J’ai aussi utilisé cette méthode avec les postiers et la femme de ménage dans Une poste à la Courneuve et dans Réjane dans la tour. Il me semble que ce qu’il y a de commun avec Perrault c’est l’idée que les personnes filmées sont à la fois les héros et les hérauts de leur vie, peuvent la raconter, l’enchanter, en faire sentir la dimension métaphorique et presque légendaire. Parce qu’on est attentif à leur imaginaire, ils vivent leur vie comme un roman.

D’ailleurs dans Une poste à la Courneuve, les usagers du bureau de poste, en particulier le “jour des allocs”, utilisent la caméra, notre présence, ce qu’ils perçoivent de ce que je filme, pour se faire les messagers de fragments de leur vie brièvement captée, tout comme le font ceux avec qui j’ai longuement préparé.

 

 

 

 

 

 

 

 

 

 

 

 

 

Après cette série de films engagés, vous publiez votre premier journal filmé, Demain et encore demain (1997), qui sera suivi d'un second volet, Grandir, en 2013. Si le questionnement est profondément social dans cette série consacrée aux banlieues, n'y a-t-il pas aussi un enjeu personnel de remémoration (vous avez vécu une partie de votre enfance dans des tours en Normandie) ou un besoin de repérage de soi dans le film ?
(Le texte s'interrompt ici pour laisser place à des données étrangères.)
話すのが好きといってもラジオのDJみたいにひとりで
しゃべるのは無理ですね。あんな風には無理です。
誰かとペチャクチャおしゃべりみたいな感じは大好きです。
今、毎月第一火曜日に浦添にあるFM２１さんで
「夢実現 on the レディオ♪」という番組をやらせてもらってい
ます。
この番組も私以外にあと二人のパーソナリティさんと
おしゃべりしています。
Oui, tout à fait. En concevant et en tournant Chronique d’une banlieue ordinaire, j’avais le sentiment de faire un film très personnel, pour moi en quelque sorte. Je me figurais les personnages comme des fragments d’une histoire universelle mais aussi d’un roman personnel. Je me projetais dans chacun des personnages, les voisins, les familles nombreuses, la jeunesse, l’engagement, le mariage, être une femme, la déception politique, la tentation du suicide. Tous ces éléments universels, je les voyais aussi comme des fragments d’un essai personnel, presqu’un autoportrait. Le Je et le Nous, on est bien souvent ramenés à ce duo, on se replie vers le je et c’est le nous qu’on retrouve, on se déploie vers le nous et c’est le je qui nous interpelle. C’est la condition humaine ! Et le cinéma, cet art qui ne vit que de visages et de corps, qui respire ontologiquement l’espace social, intime et collectif d’une époque, ne peut que jouer cette partition, ce canon où les voix s’opposent, se doublent, se cherchent, se répondent, se perdent et se retrouvent sans fin. 
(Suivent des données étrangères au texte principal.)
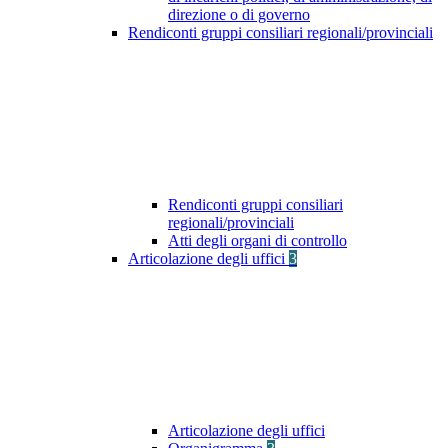
direzione o di governo
Rendiconti gruppi consiliari regionali/provinciali
Rendiconti gruppi consiliari
regionali/provinciali
Atti degli organi di controllo
Articolazione degli uffici
3
Articolazione degli uffici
Propos recueillis par Julie Savelli

 

Il était une fois en banlieue, six films de Dominique Cabrera, coffret DVD + livret, Documentaire sur Grand écran, 25 euros.
Disponible depuis le 25 janvier 2017.

Une soirée spéciale de lancement du coffret aura lieu mardi 7 mars 2017 au Forum des images. Intitulée Il était 4 fois la banlieue, elle invitera à voir ou revoir à 19h J'ai droit à la parole et Chronique d'une banlieue ordinaire, puis à 21h Une poste à la Courneuve, précédé de Vers la tendresse d'Alice Diop, dont il était question dans Bref n°120 et qui vient de recevoir ex-aequo, le César du meilleur court métrage.